* _Directions_
Isolate every line in the data with the string "sampai" and copy it.

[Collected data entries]
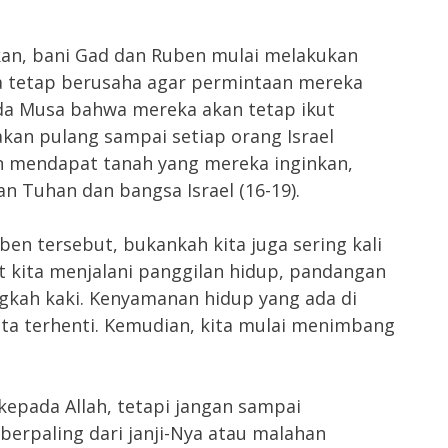
an, bani Gad dan Ruben mulai melakukan
 tetap berusaha agar permintaan mereka
a Musa bahwa mereka akan tetap ikut
kan pulang sampai setiap orang Israel
n mendapat tanah yang mereka inginkan,
n Tuhan dan bangsa Israel (16-19).
ben tersebut, bukankah kita juga sering kali
 kita menjalani panggilan hidup, pandangan
ngkah kaki. Kenyamanan hidup yang ada di
ta terhenti. Kemudian, kita mulai menimbang
kepada Allah, tetapi jangan sampai
rpaling dari janji-Nya atau malahan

* _Written solution_
kan pulang sampai setiap orang Israel
kepada Allah, tetapi jangan sampai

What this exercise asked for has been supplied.